> [Exercise prompt]: Scan the listing for the word "éléments" and report every line that contains it.

> [Recorded data]:
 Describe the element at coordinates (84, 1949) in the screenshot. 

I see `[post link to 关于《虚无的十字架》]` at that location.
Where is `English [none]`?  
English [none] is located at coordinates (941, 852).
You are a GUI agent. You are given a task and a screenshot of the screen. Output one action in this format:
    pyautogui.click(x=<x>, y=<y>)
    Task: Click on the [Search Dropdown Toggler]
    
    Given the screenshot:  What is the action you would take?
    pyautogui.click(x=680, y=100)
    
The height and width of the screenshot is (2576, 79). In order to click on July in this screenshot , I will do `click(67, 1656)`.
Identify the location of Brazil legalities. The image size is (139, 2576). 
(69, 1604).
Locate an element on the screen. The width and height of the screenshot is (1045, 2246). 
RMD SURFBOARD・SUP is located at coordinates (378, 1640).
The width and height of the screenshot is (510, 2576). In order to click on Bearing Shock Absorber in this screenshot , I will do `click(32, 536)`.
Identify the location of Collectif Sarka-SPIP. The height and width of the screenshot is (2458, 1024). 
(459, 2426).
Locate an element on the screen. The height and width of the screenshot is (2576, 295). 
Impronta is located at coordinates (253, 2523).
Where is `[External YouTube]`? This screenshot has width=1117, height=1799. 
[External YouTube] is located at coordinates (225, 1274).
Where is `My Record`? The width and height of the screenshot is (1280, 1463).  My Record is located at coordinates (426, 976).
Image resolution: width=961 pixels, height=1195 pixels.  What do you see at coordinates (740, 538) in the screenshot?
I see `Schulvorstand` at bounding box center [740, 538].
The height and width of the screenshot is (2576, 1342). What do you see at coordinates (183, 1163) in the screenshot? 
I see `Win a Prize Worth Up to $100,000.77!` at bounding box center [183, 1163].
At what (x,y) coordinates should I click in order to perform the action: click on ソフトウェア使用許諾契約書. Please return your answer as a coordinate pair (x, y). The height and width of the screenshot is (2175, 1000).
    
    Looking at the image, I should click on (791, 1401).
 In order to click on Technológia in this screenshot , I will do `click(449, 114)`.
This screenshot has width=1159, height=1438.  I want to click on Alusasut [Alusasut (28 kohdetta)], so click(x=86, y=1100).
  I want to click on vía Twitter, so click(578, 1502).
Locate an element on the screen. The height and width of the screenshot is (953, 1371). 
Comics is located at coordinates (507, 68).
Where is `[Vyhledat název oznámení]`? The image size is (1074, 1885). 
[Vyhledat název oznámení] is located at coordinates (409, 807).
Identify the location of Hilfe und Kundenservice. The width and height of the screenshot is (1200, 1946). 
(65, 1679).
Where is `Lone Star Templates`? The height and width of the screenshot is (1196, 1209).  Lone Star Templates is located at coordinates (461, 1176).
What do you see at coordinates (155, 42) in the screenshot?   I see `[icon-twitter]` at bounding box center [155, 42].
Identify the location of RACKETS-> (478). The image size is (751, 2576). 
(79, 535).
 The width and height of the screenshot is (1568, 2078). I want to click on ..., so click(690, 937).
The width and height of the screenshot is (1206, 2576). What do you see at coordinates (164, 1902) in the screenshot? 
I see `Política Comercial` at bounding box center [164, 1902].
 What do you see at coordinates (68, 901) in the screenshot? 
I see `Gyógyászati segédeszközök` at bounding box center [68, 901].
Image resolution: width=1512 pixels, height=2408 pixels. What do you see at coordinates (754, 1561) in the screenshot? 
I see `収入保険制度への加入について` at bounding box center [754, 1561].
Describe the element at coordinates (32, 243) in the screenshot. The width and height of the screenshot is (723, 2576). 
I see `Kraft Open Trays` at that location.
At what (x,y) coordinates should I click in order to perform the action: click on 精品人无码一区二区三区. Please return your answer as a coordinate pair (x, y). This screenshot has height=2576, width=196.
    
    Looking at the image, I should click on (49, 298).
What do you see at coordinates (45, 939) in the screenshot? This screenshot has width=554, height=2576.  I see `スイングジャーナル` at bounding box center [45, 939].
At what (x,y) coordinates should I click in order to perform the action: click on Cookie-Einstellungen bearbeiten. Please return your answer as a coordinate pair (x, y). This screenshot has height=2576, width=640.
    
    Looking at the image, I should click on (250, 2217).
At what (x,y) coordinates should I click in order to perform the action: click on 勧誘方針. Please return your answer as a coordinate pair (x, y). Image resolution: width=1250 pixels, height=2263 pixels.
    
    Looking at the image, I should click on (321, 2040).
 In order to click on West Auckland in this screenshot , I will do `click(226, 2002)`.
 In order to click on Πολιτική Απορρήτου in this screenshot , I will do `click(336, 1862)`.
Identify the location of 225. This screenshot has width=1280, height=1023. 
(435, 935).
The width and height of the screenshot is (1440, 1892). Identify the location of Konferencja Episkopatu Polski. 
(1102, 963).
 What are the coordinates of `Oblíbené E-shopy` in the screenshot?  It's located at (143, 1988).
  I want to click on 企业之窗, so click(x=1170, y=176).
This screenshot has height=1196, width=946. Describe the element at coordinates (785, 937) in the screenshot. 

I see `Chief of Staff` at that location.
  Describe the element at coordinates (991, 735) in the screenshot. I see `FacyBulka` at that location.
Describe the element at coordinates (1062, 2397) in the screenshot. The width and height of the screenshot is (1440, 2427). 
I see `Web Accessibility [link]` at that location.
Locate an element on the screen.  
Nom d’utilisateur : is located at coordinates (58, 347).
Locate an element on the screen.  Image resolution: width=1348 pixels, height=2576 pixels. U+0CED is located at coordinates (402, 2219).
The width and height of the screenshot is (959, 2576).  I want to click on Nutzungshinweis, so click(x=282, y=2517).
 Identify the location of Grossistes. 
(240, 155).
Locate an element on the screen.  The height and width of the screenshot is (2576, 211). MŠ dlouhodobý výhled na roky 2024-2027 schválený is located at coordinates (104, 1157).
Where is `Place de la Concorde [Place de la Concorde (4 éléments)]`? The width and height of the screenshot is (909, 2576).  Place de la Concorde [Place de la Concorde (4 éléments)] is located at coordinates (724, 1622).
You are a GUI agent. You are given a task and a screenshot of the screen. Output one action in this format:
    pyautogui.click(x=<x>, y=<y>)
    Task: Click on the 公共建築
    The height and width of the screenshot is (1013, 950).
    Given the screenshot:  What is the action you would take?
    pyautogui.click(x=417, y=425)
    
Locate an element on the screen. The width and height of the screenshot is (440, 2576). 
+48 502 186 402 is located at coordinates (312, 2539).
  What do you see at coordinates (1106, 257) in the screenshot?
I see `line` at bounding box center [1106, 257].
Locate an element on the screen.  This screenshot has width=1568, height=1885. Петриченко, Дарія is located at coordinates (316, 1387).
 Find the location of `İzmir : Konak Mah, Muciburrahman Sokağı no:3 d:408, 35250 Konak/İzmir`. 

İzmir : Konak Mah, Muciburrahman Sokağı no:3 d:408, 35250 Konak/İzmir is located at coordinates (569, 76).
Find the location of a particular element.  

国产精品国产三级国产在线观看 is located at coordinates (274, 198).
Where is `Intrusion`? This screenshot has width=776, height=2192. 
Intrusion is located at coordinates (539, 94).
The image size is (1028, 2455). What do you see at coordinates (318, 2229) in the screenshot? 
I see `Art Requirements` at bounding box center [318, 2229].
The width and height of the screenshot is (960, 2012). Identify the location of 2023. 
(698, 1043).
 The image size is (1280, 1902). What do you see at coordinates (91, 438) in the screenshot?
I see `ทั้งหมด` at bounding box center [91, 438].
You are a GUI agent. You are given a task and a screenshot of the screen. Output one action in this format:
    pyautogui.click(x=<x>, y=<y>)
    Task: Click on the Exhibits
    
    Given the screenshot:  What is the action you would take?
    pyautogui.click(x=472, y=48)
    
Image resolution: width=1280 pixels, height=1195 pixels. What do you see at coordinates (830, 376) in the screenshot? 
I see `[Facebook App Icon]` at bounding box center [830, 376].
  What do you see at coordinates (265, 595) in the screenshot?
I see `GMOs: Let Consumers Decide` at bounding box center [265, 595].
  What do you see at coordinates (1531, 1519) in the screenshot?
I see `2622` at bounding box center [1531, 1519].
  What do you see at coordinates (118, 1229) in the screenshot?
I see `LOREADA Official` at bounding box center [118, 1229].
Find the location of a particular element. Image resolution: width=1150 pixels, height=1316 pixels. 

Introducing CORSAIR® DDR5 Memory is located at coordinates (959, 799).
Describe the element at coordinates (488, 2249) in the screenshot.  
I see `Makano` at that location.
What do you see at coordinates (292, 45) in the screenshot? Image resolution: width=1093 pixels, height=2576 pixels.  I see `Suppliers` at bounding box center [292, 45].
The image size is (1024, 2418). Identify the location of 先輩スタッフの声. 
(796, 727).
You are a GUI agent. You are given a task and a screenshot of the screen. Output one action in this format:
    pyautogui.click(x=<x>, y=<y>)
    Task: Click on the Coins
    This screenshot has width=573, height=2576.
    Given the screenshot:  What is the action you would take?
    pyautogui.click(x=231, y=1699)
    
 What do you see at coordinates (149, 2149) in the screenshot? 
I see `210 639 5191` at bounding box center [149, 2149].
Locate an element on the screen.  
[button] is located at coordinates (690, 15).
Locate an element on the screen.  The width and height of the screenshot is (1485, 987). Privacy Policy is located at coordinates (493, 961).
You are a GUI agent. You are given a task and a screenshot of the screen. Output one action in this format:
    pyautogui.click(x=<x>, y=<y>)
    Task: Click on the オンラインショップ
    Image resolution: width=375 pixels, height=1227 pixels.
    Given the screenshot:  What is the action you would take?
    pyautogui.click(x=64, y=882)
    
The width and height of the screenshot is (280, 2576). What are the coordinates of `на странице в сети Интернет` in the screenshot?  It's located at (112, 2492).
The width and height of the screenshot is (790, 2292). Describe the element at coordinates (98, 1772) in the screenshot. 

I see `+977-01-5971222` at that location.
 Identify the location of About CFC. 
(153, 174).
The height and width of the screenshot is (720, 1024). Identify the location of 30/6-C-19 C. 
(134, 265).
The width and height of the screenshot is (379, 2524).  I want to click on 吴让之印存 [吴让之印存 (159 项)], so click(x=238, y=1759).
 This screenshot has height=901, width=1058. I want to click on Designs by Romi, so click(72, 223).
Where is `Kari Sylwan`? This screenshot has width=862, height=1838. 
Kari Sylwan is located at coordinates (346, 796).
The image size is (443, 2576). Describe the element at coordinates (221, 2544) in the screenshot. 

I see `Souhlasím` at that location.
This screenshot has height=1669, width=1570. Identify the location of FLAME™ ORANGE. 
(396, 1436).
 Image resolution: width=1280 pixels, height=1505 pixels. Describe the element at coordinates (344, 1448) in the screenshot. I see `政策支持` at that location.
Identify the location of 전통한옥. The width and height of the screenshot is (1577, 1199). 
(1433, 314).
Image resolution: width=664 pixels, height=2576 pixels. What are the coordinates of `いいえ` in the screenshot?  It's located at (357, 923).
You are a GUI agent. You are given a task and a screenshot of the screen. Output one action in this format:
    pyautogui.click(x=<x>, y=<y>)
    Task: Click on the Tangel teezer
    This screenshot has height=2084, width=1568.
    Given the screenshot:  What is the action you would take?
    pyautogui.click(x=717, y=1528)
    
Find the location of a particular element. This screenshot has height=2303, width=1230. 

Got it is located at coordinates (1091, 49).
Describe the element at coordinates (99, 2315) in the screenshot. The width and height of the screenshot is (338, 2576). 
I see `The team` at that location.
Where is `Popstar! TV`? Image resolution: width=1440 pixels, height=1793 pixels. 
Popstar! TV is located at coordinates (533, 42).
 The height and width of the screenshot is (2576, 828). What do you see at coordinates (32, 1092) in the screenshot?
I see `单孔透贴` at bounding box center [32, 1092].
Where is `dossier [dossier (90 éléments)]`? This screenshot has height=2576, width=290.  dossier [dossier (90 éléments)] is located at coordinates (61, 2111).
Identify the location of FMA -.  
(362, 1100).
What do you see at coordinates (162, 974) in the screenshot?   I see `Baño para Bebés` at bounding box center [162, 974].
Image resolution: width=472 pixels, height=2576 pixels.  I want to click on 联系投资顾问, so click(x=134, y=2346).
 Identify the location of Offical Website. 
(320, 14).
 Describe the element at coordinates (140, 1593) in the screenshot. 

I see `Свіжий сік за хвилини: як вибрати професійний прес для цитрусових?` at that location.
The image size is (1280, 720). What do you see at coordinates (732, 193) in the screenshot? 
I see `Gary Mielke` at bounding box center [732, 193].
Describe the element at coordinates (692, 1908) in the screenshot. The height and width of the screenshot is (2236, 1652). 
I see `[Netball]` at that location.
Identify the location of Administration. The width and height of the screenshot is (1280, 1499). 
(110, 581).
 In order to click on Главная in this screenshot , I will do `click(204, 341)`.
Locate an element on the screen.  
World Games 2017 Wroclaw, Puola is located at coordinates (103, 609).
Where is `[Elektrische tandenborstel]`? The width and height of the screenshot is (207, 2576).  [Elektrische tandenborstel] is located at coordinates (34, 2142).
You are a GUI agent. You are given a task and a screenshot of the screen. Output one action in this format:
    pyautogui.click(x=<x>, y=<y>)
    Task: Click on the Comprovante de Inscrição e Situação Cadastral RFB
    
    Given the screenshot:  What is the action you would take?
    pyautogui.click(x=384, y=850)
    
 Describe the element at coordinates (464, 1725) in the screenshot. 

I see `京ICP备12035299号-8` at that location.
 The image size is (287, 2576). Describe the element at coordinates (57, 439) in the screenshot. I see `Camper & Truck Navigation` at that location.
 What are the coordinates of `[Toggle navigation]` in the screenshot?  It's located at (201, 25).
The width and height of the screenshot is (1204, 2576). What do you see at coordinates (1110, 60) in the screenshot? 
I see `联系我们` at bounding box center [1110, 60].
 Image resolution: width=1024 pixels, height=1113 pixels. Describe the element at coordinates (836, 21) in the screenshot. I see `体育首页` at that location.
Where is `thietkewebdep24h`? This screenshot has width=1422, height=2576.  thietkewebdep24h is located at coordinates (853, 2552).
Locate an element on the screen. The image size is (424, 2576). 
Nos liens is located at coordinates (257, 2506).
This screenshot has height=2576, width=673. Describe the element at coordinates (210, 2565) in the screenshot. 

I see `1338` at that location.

> [Response box]:
Where is `Place de la Concorde [Place de la Concorde (4 éléments)]`? The width and height of the screenshot is (909, 2576).  Place de la Concorde [Place de la Concorde (4 éléments)] is located at coordinates (724, 1622).
Where is `dossier [dossier (90 éléments)]`? This screenshot has height=2576, width=290.  dossier [dossier (90 éléments)] is located at coordinates (61, 2111).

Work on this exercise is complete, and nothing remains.